→ Poster doi: 10.7490/f1000research.1112746.1
Authors Jochen Bick, ETH Zurich
Susanne E. Ulbrich, ETH Zurich
Stefan Bauersachs, ETH Zurich
Abstract The analysis of RNA-seq data with a basic analysis pipeline including quality control, filtering, trimming, and adapter clipping followed by mapping to a reference genome or transcriptome is a straightforward task using Galaxy. For processing of smallRNA-Seq data it is necessary to modify this analysis pipeline because the resulting reads correspond, at least in theory directly to a small RNA. This leads to a different mapping strategy using BLASTn for short sequences. An additional common problem is that the number of annotated small non-coding RNAs is very low for certain species including pig and cattle which makes it very difficult to annotate smallRNA data in such species.

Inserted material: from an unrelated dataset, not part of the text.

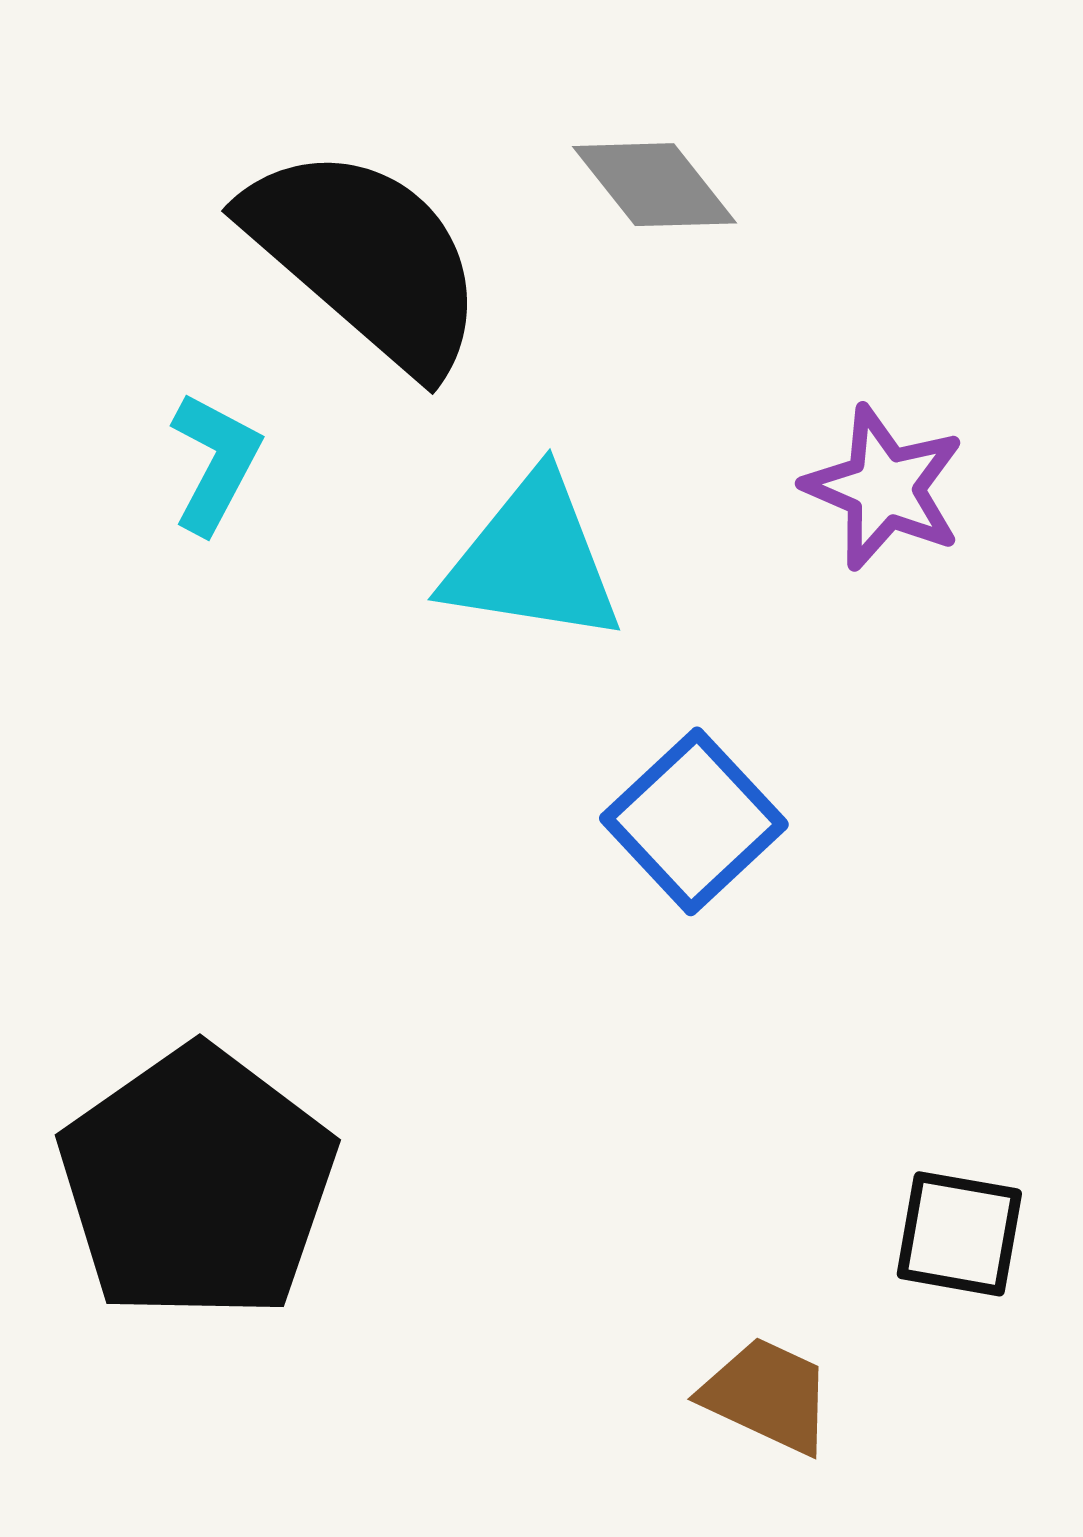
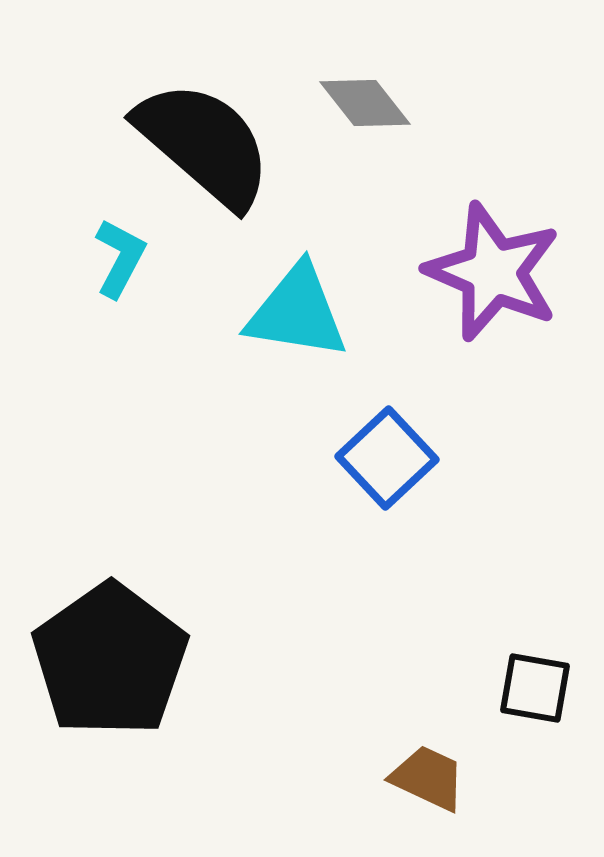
purple star: (884, 488) -> (493, 272), size x1.5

In human a great variety of non-coding RNAs are known compared to other mammalian species that gave us the idea to use the ortholog information of well annotated species. Our workflow is mainly based on basic Galaxy tools and some own in-house scripts. The idea is to use well annotated related species information to improve the annotation of each sequence found in smallRNA-Seq results. First we use the basic analysis pipeline and check for quality, filter, trim and clip the adapter sequence. Afterwards we count and filter the unique sequence reads directly with a combination of different Galaxy tools plus additional tools developed in our group. These reads are mapped with BLASTn-short to align them to all transcripts of our sequenced species including non-coding RNAs and related well annotated species. The collection of BLAST databases contain sequences from mirBASE (precursor and mature mircoRNAs), sequences from NCBI and Ensembl, mostly non-coding RNAs but also protein-coding transcripts, as well as tRNA and piRNA cluster sequences. Finally, all BLAST results have to be filtered and joined by removing all duplicated hits. The annotated sequences are used for DEG analysis with EdgeR and/or DESeq2.